● Assignment:
In the records that follow, find each line with the word "день" and copy it.

● Entries shown:
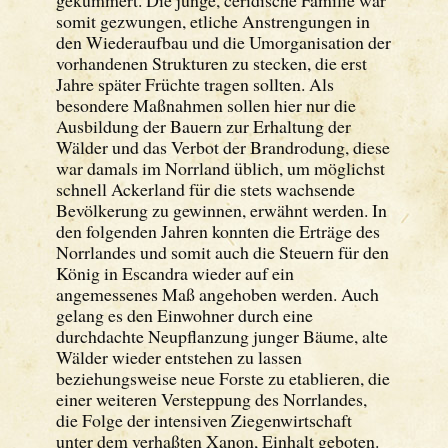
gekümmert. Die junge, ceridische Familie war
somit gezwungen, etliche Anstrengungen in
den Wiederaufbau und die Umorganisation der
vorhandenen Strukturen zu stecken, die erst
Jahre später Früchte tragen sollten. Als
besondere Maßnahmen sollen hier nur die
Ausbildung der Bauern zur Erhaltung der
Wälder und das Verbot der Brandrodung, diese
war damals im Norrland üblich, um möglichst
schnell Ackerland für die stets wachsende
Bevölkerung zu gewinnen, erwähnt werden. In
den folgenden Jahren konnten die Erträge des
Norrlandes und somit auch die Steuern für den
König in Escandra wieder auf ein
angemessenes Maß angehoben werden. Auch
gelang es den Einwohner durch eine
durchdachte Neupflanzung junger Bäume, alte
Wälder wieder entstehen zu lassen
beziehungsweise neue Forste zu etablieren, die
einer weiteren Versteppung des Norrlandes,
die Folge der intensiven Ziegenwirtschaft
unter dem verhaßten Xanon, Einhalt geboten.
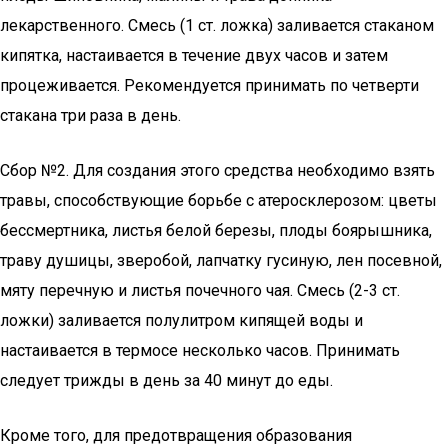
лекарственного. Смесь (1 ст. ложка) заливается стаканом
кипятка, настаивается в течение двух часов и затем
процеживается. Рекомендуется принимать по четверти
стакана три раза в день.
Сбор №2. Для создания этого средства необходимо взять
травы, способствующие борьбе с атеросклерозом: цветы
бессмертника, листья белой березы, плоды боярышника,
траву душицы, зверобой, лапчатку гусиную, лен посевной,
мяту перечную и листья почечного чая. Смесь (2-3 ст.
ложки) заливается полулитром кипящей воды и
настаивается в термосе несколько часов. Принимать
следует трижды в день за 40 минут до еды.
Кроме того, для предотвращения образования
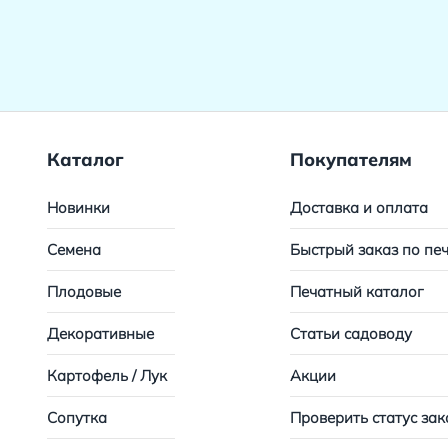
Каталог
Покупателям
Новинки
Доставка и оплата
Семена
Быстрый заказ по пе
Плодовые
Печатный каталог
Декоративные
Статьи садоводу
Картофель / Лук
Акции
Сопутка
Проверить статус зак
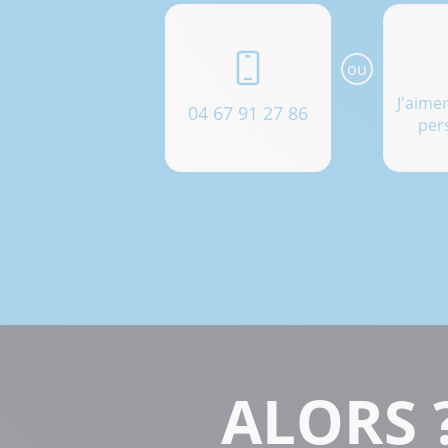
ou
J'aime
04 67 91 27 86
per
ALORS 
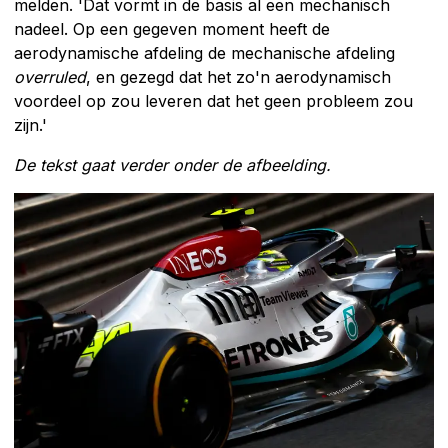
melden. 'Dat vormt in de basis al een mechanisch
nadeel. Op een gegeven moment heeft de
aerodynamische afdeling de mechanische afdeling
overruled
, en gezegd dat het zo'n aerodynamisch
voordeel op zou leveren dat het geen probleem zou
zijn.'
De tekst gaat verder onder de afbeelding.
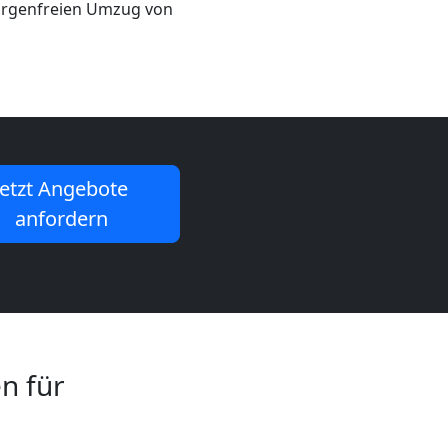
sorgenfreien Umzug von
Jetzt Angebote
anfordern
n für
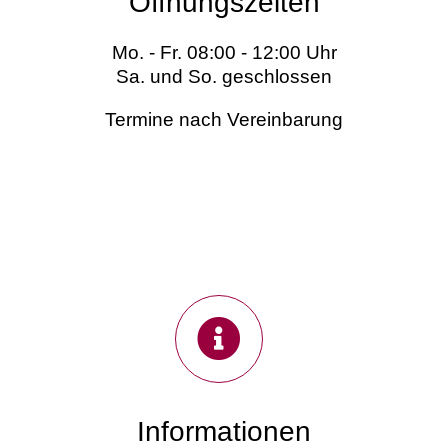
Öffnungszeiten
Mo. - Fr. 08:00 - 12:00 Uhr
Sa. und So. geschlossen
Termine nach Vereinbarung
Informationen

● Result:
стакана три раза в день.
следует трижды в день за 40 минут до еды.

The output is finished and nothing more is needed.